A logic bomb is a piece of code, or a program, which lies dormant within a system until a specific event triggers it, kind of like a ‘sleeper agent’.
Logic Bomb Triggers
There are probably an infinite number of triggers for a logic bomb that you could think of but some of the more common ones would be –
- The host system reaches a certain pre-programmed date or time
- A specific message is sent by the programmer or, alternatively, is not received by a certain time
- A trigger point is added or removed from a website that the logic bomb is regularly checking
- A file that is being monitored increases or decreases in size
- A specific user is added or deleted from a system or database
The Purpose Of Logic Bombs
Logic bombs are deployed for a variety of reason some of which are more ‘legitimate’ than others.
For example, a software vendor could code a logic bomb into a piece of software.
This would then allow them to distribute that software as a free trial with a paid upgrade version.
If the user doesn’t pay the upgrade within the required time frame then the logic bomb could delete all the files, restrict usage of the product, or otherwise render the piece of software unusable.
More nefarious usage of logic bombs include deleting files.

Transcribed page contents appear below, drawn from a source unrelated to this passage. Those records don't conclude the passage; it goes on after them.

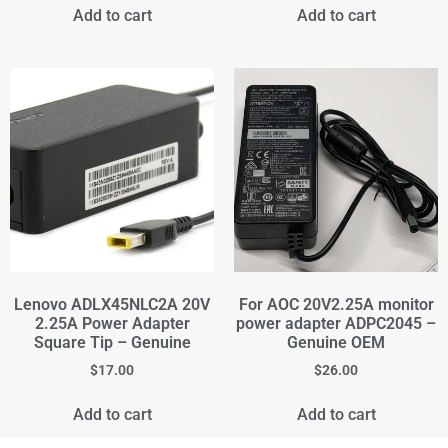
Add to cart
Add to cart
Lenovo ADLX45NLC2A 20V
For AOC 20V2.25A monitor
2.25A Power Adapter
power adapter ADPC2045 –
Square Tip – Genuine
Genuine OEM
$
17.00
$
26.00
Add to cart
Add to cart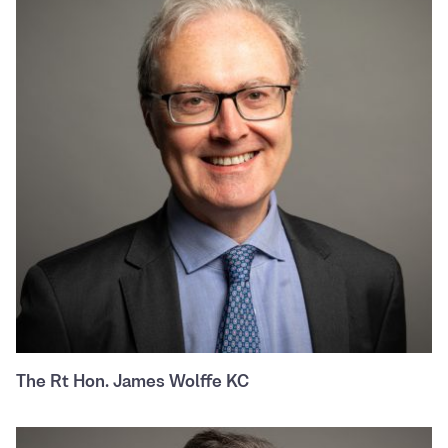
The Rt Hon. James Wolffe KC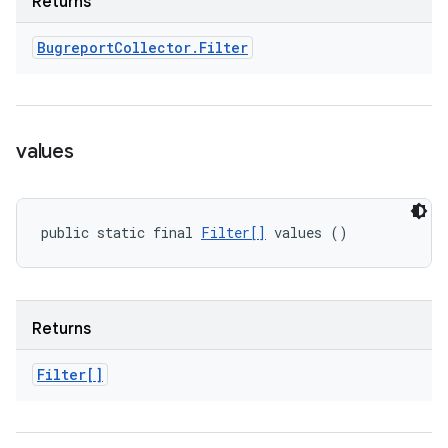
Returns
Bugreport
Collector
.
Filter
values
public static final 
Filter[]
 values ()
Returns
Filter[]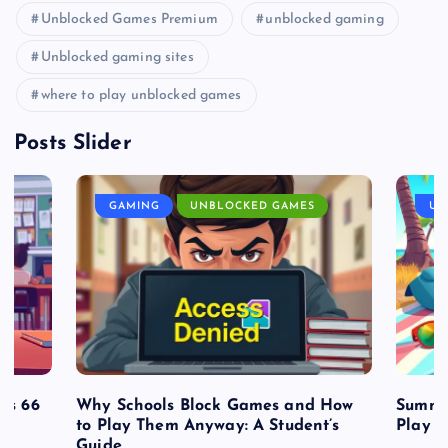
Unblocked Games Premium
unblocked gaming
Unblocked gaming sites
where to play unblocked games
Posts Slider
GAMING
UNBLOCKED GAMES
UN
es 66
Why Schools Block Games and How
Summe
to Play Them Anyway: A Student’s
Play o
Guide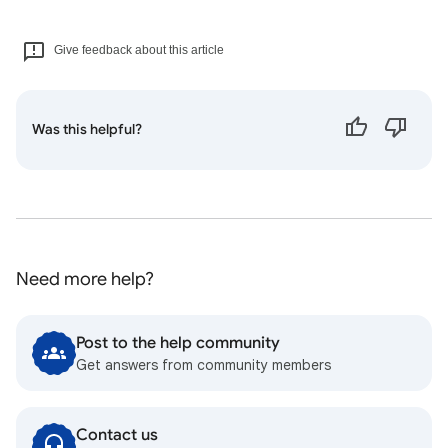
Give feedback about this article
Was this helpful?
Need more help?
Post to the help community
Get answers from community members
Contact us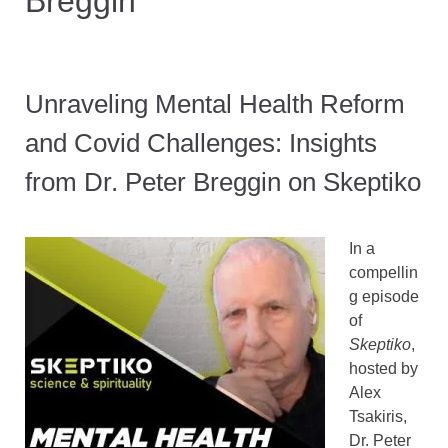
Breggin
Unraveling Mental Health Reform
and Covid Challenges: Insights
from Dr. Peter Breggin on Skeptiko
In a
compellin
g episode
of
Skeptiko
,
hosted by
Alex
Tsakiris,
Dr. Peter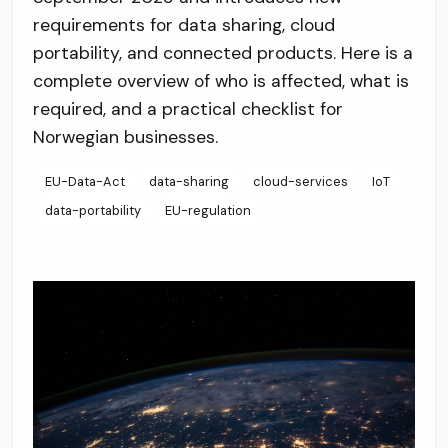
requirements for data sharing, cloud
portability, and connected products. Here is a
complete overview of who is affected, what is
required, and a practical checklist for
Norwegian businesses.
EU-Data-Act
data-sharing
cloud-services
IoT
data-portability
EU-regulation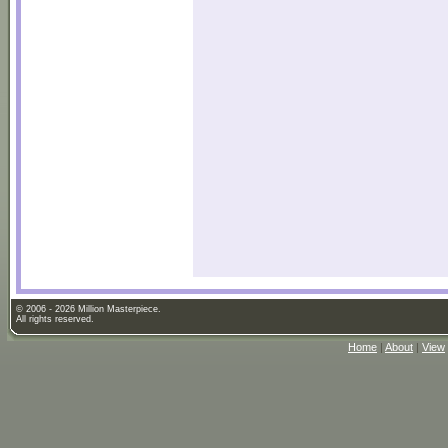
© 2006 - 2026 Million Masterpiece.
All rights reserved.
Home
|
About
|
View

For example, an employee could set one up to delete his employer’s databases should he not be able to enter a code at certain intervals, thereby ensuring he extracts a level of revenge should he ever get fired.
Another use of logic bombs is in the deployment of viruses and worms.
For example, it was widely believed that the recently infamous Confiker worm contained a logic bomb that was designed to activate or change the worms purpose on April the 1st this year.